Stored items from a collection
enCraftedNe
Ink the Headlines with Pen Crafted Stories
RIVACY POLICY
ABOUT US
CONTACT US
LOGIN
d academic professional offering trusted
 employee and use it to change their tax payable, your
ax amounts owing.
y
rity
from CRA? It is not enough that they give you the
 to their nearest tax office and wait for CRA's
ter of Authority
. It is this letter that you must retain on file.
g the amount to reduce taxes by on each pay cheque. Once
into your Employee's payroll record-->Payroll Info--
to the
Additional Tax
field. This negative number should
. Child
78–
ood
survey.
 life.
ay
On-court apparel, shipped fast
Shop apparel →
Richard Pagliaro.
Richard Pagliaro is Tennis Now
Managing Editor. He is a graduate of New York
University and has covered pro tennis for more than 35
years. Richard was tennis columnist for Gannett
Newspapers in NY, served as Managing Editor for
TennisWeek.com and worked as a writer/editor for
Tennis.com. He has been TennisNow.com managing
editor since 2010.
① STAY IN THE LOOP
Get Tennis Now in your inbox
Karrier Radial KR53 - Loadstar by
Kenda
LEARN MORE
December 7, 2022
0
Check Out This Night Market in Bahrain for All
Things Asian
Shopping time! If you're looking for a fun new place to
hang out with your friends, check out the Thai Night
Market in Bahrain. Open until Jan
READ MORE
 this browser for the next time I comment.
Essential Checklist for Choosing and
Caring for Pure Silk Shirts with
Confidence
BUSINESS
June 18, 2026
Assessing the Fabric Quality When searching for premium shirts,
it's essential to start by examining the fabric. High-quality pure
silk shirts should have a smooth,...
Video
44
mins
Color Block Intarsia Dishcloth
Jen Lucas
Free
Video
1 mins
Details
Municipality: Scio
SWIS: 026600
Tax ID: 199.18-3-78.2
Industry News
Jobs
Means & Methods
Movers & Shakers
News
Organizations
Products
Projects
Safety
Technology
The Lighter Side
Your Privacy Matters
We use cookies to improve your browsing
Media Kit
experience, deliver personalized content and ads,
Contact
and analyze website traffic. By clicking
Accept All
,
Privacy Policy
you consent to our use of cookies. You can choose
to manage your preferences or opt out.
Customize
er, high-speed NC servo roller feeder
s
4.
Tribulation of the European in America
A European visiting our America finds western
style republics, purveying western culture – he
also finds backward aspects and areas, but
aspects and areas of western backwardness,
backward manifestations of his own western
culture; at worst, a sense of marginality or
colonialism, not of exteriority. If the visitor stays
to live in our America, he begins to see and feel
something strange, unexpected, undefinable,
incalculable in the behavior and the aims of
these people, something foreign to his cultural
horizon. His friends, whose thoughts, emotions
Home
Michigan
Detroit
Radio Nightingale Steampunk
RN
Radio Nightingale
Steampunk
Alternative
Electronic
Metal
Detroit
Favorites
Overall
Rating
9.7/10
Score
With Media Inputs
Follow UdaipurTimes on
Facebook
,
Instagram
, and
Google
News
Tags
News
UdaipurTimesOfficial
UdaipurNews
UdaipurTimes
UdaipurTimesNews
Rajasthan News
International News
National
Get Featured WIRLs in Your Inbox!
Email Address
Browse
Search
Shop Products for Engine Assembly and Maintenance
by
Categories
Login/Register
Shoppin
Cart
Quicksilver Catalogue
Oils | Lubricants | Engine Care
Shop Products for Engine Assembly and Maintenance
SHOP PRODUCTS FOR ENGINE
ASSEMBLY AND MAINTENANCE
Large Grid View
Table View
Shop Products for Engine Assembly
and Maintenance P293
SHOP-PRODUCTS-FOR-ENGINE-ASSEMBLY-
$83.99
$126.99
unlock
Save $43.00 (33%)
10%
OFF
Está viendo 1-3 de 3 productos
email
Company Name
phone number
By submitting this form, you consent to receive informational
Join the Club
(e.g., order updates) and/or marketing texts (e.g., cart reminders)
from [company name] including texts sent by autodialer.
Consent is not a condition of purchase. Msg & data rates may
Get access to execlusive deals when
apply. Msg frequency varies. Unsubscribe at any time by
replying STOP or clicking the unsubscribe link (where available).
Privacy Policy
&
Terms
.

Directions »
Write down all of the records again, word for word.

Response area »
enCraftedNe
Ink the Headlines with Pen Crafted Stories
RIVACY POLICY
ABOUT US
CONTACT US
LOGIN
d academic professional offering trusted
 employee and use it to change their tax payable, your
ax amounts owing.
y
rity
from CRA? It is not enough that they give you the
 to their nearest tax office and wait for CRA's
ter of Authority
. It is this letter that you must retain on file.
g the amount to reduce taxes by on each pay cheque. Once
into your Employee's payroll record-->Payroll Info--
to the
Additional Tax
field. This negative number should
. Child
78–
ood
survey.
 life.
ay
On-court apparel, shipped fast
Shop apparel →
Richard Pagliaro.
Richard Pagliaro is Tennis Now
Managing Editor. He is a graduate of New York
University and has covered pro tennis for more than 35
years. Richard was tennis columnist for Gannett
Newspapers in NY, served as Managing Editor for
TennisWeek.com and worked as a writer/editor for
Tennis.com. He has been TennisNow.com managing
editor since 2010.
① STAY IN THE LOOP
Get Tennis Now in your inbox
Karrier Radial KR53 - Loadstar by
Kenda
LEARN MORE
December 7, 2022
0
Check Out This Night Market in Bahrain for All
Things Asian
Shopping time! If you're looking for a fun new place to
hang out with your friends, check out the Thai Night
Market in Bahrain. Open until Jan
READ MORE
 this browser for the next time I comment.
Essential Checklist for Choosing and
Caring for Pure Silk Shirts with
Confidence
BUSINESS
June 18, 2026
Assessing the Fabric Quality When searching for premium shirts,
it's essential to start by examining the fabric. High-quality pure
silk shirts should have a smooth,...
Video
44
mins
Color Block Intarsia Dishcloth
Jen Lucas
Free
Video
1 mins
Details
Municipality: Scio
SWIS: 026600
Tax ID: 199.18-3-78.2
Industry News
Jobs
Means & Methods
Movers & Shakers
News
Organizations
Products
Projects
Safety
Technology
The Lighter Side
Your Privacy Matters
We use cookies to improve your browsing
Media Kit
experience, deliver personalized content and ads,
Contact
and analyze website traffic. By clicking
Accept All
,
Privacy Policy
you consent to our use of cookies. You can choose
to manage your preferences or opt out.
Customize
er, high-speed NC servo roller feeder
s
4.
Tribulation of the European in America
A European visiting our America finds western
style republics, purveying western culture – he
also finds backward aspects and areas, but
aspects and areas of western backwardness,
backward manifestations of his own western
culture; at worst, a sense of marginality or
colonialism, not of exteriority. If the visitor stays
to live in our America, he begins to see and feel
something strange, unexpected, undefinable,
incalculable in the behavior and the aims of
these people, something foreign to his cultural
horizon. His friends, whose thoughts, emotions
Home
Michigan
Detroit
Radio Nightingale Steampunk
RN
Radio Nightingale
Steampunk
Alternative
Electronic
Metal
Detroit
Favorites
Overall
Rating
9.7/10
Score
With Media Inputs
Follow UdaipurTimes on
Facebook
,
Instagram
, and
Google
News
Tags
News
UdaipurTimesOfficial
UdaipurNews
UdaipurTimes
UdaipurTimesNews
Rajasthan News
International News
National
Get Featured WIRLs in Your Inbox!
Email Address
Browse
Search
Shop Products for Engine Assembly and Maintenance
by
Categories
Login/Register
Shoppin
Cart
Quicksilver Catalogue
Oils | Lubricants | Engine Care
Shop Products for Engine Assembly and Maintenance
SHOP PRODUCTS FOR ENGINE
ASSEMBLY AND MAINTENANCE
Large Grid View
Table View
Shop Products for Engine Assembly
and Maintenance P293
SHOP-PRODUCTS-FOR-ENGINE-ASSEMBLY-
$83.99
$126.99
unlock
Save $43.00 (33%)
10%
OFF
Está viendo 1-3 de 3 productos
email
Company Name
phone number
By submitting this form, you consent to receive informational
Join the Club
(e.g., order updates) and/or marketing texts (e.g., cart reminders)
from [company name] including texts sent by autodialer.
Consent is not a condition of purchase. Msg & data rates may
Get access to execlusive deals when
apply. Msg frequency varies. Unsubscribe at any time by
replying STOP or clicking the unsubscribe link (where available).
Privacy Policy
&
Terms
.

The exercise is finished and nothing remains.